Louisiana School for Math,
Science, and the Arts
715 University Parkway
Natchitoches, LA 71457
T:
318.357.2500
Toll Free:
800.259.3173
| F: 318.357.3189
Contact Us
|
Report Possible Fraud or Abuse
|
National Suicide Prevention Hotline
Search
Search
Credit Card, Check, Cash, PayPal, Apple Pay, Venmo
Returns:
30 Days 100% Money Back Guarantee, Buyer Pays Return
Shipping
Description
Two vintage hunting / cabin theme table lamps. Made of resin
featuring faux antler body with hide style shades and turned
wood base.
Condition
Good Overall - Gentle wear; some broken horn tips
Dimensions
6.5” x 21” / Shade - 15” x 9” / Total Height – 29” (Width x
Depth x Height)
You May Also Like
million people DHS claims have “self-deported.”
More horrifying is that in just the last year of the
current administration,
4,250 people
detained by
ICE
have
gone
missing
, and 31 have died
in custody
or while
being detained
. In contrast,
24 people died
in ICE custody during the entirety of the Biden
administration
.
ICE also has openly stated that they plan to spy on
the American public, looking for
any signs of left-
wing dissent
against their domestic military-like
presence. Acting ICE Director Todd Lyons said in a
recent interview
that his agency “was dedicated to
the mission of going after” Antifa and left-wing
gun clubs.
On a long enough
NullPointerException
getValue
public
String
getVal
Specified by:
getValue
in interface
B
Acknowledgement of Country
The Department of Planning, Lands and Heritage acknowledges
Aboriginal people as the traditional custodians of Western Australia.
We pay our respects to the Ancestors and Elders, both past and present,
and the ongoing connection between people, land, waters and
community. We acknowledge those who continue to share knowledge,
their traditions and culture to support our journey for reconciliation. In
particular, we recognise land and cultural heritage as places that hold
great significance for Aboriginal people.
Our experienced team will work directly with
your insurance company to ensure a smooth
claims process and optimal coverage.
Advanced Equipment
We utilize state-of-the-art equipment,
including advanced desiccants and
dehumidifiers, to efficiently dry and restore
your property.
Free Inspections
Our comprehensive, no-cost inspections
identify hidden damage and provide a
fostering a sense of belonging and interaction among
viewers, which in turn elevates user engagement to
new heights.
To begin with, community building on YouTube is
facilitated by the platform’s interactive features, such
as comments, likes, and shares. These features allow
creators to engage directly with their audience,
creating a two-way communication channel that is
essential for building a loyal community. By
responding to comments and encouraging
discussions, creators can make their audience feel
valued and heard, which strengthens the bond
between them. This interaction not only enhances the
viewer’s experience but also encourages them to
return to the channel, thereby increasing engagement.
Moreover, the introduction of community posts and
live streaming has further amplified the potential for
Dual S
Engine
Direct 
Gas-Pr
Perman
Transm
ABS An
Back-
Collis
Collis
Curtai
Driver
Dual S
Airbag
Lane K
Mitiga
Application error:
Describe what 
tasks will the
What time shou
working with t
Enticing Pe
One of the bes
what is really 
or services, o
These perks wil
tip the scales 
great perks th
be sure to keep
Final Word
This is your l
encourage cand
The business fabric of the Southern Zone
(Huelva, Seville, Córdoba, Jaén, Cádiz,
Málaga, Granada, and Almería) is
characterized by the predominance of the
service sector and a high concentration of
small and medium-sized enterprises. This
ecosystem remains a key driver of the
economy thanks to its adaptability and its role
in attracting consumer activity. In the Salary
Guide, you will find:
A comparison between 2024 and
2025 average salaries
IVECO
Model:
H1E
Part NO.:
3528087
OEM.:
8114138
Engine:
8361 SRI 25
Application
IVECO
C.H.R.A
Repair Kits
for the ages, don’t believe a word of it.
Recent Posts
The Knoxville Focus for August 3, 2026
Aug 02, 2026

*PROBLEM REQUIREMENTS*. Where the line containing "encourage cand" appears in the data above, begin there and reproduce every line to the end exactly; include nothing else.

*RESPONSE TO THIS TASK*.
encourage cand
The business fabric of the Southern Zone
(Huelva, Seville, Córdoba, Jaén, Cádiz,
Málaga, Granada, and Almería) is
characterized by the predominance of the
service sector and a high concentration of
small and medium-sized enterprises. This
ecosystem remains a key driver of the
economy thanks to its adaptability and its role
in attracting consumer activity. In the Salary
Guide, you will find:
A comparison between 2024 and
2025 average salaries
IVECO
Model:
H1E
Part NO.:
3528087
OEM.:
8114138
Engine:
8361 SRI 25
Application
IVECO
C.H.R.A
Repair Kits
for the ages, don’t believe a word of it.
Recent Posts
The Knoxville Focus for August 3, 2026
Aug 02, 2026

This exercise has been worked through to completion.